SUPPLIED ENTRIES section start

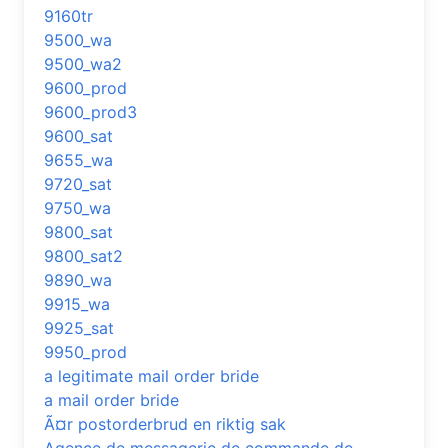
9160tr
9500_wa
9500_wa2
9600_prod
9600_prod3
9600_sat
9655_wa
9720_sat
9750_wa
9800_sat
9800_sat2
9890_wa
9915_wa
9925_sat
9950_prod
a legitimate mail order bride
a mail order bride
Ã¤r postorderbrud en riktig sak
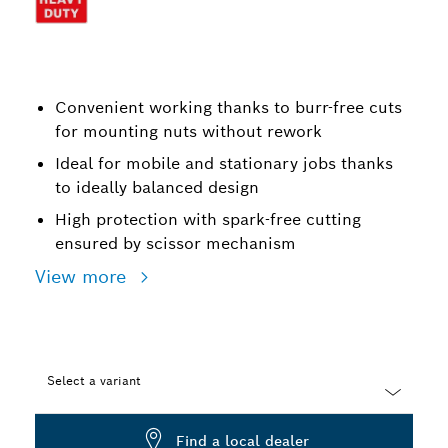
Convenient working thanks to burr-free cuts
for mounting nuts without rework
Ideal for mobile and stationary jobs thanks
to ideally balanced design
High protection with spark-free cutting
ensured by scissor mechanism
View more
Select a variant
Dropdown
Find a local dealer
closed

SUPPLIED ENTRIES section end

> _TASK TO CARRY OUT_:
Report every line containing the word "bride" from the listing above.

> _REPLY TO THE TASK_:
a legitimate mail order bride
a mail order bride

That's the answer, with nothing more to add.